▶ _Task objective_
Lines after the one containing "száma és állapota, elsősorban" are to be omitted; print exactly each line from the start of the records up to and including it.

▶ _Records from a collection_

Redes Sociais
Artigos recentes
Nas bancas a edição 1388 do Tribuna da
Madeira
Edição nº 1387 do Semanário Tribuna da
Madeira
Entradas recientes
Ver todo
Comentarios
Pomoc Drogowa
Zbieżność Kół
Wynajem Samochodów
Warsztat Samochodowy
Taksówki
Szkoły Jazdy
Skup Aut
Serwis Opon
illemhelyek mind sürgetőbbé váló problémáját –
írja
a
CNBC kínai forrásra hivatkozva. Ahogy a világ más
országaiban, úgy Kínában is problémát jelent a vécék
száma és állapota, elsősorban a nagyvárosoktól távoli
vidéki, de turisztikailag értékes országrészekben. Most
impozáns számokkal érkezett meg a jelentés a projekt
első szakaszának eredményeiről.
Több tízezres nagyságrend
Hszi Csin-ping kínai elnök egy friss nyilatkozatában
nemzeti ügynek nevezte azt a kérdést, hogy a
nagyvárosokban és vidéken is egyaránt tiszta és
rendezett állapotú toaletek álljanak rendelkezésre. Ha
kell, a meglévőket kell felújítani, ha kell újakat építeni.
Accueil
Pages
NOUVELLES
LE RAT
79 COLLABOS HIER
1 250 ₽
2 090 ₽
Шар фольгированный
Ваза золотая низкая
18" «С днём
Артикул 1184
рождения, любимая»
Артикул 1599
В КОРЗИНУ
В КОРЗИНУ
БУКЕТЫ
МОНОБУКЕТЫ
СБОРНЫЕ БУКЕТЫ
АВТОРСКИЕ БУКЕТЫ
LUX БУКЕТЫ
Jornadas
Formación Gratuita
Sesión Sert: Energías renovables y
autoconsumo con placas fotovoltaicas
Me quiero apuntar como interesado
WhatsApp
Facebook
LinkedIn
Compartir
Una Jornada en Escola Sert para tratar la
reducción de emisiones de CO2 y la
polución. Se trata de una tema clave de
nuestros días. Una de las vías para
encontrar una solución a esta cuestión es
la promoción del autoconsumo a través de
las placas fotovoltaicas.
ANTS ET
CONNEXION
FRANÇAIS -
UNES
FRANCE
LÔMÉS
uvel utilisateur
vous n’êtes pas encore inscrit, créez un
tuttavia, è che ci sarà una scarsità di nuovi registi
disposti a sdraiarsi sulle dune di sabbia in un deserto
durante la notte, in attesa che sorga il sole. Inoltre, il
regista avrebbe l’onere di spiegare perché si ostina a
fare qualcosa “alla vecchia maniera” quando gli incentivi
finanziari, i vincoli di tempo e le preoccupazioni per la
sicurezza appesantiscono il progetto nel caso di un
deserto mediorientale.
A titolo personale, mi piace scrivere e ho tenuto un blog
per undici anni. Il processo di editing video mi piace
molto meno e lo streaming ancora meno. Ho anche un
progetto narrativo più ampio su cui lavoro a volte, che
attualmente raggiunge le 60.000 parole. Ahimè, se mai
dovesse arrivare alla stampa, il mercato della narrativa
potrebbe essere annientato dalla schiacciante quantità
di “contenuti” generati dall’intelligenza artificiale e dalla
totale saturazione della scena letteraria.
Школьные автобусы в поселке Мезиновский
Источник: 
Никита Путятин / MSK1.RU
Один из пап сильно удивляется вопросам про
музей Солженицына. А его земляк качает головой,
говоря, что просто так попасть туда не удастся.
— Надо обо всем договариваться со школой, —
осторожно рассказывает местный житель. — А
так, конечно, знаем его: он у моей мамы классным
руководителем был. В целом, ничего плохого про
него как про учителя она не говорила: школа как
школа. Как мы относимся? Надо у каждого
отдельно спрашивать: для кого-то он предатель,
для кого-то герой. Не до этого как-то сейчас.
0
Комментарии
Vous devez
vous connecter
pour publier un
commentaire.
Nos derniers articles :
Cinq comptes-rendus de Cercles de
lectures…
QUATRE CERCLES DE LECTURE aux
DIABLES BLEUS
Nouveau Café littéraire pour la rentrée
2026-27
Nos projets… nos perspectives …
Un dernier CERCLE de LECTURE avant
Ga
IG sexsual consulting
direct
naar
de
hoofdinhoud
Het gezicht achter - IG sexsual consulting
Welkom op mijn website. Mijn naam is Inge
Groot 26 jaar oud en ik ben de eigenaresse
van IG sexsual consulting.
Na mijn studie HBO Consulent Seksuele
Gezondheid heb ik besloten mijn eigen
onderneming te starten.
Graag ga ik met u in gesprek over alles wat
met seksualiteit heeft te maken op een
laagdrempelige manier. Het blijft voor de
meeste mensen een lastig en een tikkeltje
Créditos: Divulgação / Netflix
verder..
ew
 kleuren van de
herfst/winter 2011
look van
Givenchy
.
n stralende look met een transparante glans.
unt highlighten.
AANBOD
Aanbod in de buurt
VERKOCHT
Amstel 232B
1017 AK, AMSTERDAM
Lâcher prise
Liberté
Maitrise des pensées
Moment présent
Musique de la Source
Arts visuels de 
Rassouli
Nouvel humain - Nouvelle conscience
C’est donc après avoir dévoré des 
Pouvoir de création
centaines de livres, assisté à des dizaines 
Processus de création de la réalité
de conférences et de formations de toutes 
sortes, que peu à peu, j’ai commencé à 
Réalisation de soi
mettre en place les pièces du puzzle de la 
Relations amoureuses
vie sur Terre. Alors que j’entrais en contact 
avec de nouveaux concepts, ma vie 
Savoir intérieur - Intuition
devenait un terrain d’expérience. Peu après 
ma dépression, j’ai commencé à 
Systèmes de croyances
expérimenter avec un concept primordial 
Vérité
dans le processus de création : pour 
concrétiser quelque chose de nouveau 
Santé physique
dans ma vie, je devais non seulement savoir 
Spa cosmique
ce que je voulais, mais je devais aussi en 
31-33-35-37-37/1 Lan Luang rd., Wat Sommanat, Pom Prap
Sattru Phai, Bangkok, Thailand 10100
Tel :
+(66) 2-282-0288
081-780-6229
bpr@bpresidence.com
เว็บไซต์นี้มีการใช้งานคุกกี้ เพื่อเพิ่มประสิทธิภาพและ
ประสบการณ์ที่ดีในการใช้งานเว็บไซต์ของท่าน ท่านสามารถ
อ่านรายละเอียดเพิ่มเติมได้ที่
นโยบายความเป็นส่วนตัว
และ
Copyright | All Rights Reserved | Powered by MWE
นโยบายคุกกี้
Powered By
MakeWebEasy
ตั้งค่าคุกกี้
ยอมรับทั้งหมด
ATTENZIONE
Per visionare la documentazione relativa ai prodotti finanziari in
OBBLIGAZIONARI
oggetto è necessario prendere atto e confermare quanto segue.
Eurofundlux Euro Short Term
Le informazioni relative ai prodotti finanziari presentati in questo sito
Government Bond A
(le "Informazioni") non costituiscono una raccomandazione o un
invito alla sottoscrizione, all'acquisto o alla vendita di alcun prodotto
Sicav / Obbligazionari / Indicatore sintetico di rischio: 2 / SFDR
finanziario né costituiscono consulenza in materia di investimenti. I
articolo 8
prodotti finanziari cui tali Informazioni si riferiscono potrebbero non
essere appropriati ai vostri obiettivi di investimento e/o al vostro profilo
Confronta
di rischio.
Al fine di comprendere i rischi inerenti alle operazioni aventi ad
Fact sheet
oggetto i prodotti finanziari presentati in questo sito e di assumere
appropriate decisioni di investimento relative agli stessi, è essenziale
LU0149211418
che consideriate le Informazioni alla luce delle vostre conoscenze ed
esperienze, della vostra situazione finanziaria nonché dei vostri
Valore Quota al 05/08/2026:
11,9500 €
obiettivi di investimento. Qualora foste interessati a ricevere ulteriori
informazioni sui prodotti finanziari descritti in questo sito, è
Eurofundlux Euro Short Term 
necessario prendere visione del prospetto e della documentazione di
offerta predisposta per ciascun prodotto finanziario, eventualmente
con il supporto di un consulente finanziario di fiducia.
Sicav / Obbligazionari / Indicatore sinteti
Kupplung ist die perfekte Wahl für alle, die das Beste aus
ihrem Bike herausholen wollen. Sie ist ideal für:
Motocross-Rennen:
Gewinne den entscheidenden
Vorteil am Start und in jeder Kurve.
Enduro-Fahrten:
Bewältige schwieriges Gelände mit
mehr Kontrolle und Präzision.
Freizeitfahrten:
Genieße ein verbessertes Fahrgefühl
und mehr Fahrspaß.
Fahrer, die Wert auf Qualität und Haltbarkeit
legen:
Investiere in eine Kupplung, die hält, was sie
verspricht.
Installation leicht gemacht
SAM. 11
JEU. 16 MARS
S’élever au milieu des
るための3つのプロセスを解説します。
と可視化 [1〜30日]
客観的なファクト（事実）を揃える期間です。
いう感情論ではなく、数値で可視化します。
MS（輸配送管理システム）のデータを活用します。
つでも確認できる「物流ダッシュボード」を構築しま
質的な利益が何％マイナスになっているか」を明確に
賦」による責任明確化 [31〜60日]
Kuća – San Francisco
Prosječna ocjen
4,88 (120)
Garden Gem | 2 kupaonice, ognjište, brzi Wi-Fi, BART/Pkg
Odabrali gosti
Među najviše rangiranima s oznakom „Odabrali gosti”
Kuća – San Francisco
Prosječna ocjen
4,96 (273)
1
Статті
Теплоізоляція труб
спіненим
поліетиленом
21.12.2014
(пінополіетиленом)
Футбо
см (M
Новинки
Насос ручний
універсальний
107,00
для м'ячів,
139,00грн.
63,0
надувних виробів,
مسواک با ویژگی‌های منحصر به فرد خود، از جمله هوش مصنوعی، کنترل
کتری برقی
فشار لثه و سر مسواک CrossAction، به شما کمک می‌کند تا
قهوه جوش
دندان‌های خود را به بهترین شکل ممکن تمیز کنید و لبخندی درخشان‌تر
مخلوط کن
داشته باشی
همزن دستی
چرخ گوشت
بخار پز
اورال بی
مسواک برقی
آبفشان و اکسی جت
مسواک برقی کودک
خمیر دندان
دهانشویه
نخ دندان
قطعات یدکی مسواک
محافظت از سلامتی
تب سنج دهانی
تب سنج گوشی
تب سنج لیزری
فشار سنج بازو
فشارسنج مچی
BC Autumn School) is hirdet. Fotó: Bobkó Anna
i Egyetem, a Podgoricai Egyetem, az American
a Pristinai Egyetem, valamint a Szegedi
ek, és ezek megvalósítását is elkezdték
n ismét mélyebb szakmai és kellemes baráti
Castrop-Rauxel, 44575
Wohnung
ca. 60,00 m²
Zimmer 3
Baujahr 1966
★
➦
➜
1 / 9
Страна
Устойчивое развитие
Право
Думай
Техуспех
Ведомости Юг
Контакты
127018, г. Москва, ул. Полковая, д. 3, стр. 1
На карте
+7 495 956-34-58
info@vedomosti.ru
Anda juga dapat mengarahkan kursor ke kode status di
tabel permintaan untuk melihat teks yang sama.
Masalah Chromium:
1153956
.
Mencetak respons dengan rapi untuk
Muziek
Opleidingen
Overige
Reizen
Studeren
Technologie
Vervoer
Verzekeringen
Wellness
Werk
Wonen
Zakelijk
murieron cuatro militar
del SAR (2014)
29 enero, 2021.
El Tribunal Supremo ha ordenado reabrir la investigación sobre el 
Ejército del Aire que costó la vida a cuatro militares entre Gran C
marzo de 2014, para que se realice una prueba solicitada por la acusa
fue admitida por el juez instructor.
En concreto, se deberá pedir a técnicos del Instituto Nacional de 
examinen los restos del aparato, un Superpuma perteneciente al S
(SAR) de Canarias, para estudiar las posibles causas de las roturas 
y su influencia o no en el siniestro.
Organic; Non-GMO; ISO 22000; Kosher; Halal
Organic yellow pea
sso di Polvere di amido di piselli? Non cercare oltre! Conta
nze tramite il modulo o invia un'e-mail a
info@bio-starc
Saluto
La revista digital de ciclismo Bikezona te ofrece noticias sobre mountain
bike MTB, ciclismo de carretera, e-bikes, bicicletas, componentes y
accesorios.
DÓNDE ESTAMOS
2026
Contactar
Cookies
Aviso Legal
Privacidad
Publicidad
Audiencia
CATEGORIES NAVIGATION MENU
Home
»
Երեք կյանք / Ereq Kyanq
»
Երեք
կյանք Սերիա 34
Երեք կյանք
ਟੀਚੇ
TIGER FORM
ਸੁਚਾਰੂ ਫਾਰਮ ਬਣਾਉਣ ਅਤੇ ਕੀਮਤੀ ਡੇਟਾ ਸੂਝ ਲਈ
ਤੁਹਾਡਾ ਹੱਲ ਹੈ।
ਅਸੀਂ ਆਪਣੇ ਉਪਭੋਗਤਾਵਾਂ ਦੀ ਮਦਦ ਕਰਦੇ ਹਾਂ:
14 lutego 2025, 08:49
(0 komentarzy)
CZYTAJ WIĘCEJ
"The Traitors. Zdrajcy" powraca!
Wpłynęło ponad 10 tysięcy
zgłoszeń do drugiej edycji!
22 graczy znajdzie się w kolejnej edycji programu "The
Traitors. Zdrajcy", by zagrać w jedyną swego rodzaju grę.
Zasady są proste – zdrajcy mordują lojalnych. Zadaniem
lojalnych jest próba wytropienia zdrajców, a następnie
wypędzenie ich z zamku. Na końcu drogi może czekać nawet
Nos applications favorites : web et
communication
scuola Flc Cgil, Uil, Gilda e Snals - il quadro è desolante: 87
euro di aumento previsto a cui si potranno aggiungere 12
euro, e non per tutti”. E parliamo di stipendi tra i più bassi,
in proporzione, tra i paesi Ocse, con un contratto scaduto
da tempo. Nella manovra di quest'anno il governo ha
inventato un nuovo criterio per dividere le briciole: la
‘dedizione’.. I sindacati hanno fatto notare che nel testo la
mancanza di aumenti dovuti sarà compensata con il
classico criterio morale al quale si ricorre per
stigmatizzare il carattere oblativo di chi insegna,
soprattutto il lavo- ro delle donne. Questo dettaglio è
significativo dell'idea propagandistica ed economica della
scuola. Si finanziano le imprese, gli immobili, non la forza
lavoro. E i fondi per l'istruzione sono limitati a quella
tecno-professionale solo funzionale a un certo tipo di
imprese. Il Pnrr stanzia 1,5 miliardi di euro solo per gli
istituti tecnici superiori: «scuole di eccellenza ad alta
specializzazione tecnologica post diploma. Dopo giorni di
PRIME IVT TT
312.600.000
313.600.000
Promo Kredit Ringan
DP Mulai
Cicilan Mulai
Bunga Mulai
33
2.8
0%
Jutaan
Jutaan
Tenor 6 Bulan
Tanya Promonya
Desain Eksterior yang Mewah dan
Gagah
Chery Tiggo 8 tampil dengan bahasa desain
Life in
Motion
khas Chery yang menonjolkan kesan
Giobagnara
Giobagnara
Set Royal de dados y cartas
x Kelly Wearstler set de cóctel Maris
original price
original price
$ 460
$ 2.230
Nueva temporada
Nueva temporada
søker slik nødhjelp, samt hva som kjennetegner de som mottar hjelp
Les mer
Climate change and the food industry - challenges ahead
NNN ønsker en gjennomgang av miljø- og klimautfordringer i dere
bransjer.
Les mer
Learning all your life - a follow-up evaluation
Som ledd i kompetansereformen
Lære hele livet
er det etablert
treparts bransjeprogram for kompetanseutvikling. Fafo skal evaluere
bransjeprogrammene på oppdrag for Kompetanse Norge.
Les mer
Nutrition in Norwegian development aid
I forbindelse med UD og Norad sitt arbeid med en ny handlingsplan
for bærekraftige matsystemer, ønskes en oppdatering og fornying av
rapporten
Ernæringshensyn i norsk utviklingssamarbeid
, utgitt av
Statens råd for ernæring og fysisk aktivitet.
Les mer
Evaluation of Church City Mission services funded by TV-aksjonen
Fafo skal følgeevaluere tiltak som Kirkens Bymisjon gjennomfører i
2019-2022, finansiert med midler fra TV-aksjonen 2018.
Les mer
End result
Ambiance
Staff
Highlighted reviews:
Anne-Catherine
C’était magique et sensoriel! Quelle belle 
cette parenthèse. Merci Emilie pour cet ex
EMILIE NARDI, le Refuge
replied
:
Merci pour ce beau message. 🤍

▶ _Solution_
Redes Sociais
Artigos recentes
Nas bancas a edição 1388 do Tribuna da
Madeira
Edição nº 1387 do Semanário Tribuna da
Madeira
Entradas recientes
Ver todo
Comentarios
Pomoc Drogowa
Zbieżność Kół
Wynajem Samochodów
Warsztat Samochodowy
Taksówki
Szkoły Jazdy
Skup Aut
Serwis Opon
illemhelyek mind sürgetőbbé váló problémáját –
írja
a
CNBC kínai forrásra hivatkozva. Ahogy a világ más
országaiban, úgy Kínában is problémát jelent a vécék
száma és állapota, elsősorban a nagyvárosoktól távoli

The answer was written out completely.